About this exercise:
From the entries below, output the line with "Coder Dojo is an intern" and each following line up to and including the line with "theme suitable for", exactly as written.

Segment Start: Record extracts

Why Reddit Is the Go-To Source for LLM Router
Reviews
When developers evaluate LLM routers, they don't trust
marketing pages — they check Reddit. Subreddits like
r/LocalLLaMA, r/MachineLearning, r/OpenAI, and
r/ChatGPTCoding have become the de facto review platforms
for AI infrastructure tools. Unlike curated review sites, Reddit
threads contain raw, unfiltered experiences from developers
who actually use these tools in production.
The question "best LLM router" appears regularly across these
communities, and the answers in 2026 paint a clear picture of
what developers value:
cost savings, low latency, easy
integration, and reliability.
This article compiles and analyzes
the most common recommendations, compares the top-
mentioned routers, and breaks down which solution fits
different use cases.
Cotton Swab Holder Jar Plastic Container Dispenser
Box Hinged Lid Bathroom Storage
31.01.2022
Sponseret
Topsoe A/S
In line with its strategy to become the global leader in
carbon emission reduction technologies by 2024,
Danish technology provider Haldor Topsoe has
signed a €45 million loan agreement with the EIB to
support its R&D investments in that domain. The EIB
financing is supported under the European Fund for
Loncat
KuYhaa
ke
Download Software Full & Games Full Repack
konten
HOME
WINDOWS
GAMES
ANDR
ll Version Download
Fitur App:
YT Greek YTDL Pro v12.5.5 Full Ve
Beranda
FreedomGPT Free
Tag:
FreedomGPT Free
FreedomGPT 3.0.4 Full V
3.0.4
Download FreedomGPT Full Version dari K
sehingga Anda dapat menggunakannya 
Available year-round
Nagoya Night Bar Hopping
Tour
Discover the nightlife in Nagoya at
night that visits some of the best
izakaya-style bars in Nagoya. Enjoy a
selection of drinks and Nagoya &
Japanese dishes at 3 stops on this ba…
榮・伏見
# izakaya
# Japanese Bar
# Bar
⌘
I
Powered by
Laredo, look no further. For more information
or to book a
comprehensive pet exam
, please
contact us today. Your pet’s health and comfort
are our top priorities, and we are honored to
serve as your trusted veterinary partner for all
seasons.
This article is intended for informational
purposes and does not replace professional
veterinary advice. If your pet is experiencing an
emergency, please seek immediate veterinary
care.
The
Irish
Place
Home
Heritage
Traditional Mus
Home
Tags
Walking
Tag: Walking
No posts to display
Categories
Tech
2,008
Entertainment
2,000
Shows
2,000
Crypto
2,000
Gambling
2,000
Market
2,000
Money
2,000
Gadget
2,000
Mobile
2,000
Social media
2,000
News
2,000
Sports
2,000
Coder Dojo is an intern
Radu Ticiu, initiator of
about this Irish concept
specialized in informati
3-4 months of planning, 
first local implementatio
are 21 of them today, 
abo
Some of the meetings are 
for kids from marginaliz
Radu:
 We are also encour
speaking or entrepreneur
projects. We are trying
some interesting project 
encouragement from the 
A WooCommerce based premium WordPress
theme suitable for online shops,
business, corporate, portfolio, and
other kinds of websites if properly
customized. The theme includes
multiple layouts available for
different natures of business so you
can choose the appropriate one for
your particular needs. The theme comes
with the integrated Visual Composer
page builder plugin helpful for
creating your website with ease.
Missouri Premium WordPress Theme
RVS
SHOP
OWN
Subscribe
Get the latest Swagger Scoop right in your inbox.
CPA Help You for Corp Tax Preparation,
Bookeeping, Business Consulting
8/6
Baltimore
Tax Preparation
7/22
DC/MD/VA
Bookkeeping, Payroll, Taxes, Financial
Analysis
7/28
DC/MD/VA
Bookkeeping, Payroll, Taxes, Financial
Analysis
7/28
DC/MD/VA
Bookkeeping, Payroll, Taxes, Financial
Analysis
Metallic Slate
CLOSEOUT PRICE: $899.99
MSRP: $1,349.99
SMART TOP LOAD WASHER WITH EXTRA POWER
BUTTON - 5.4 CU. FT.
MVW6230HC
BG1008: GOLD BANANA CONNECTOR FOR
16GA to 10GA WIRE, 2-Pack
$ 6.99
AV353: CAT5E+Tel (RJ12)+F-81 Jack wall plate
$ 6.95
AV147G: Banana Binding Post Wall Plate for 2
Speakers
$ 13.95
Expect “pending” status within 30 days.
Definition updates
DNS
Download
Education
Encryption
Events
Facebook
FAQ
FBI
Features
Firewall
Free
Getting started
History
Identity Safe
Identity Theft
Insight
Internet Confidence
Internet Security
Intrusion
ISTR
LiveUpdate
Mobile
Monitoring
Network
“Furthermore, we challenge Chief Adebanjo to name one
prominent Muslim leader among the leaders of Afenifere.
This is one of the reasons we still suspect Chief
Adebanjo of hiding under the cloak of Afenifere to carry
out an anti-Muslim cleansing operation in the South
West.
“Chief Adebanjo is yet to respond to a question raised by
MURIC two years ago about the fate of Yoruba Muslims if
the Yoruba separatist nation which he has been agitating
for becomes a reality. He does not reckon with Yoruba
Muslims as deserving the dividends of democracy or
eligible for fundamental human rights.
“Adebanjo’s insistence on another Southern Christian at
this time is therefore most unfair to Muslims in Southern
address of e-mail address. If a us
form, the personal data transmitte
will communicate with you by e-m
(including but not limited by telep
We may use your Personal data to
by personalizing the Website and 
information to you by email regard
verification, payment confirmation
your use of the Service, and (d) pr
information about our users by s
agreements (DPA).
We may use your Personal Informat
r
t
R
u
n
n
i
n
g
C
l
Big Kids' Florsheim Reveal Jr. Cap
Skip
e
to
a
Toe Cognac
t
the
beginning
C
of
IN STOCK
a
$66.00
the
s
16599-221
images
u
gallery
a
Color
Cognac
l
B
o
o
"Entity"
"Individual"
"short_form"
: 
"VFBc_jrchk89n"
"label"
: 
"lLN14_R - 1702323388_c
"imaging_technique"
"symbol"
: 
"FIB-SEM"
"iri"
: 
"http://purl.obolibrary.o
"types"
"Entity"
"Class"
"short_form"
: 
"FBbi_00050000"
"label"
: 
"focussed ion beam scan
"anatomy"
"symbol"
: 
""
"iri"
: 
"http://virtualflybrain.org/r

Segment End: Record extracts

Task answer:
Coder Dojo is an intern
Radu Ticiu, initiator of
about this Irish concept
specialized in informati
3-4 months of planning, 
first local implementatio
are 21 of them today, 
abo
Some of the meetings are 
for kids from marginaliz
Radu:
 We are also encour
speaking or entrepreneur
projects. We are trying
some interesting project 
encouragement from the 
A WooCommerce based premium WordPress
theme suitable for online shops,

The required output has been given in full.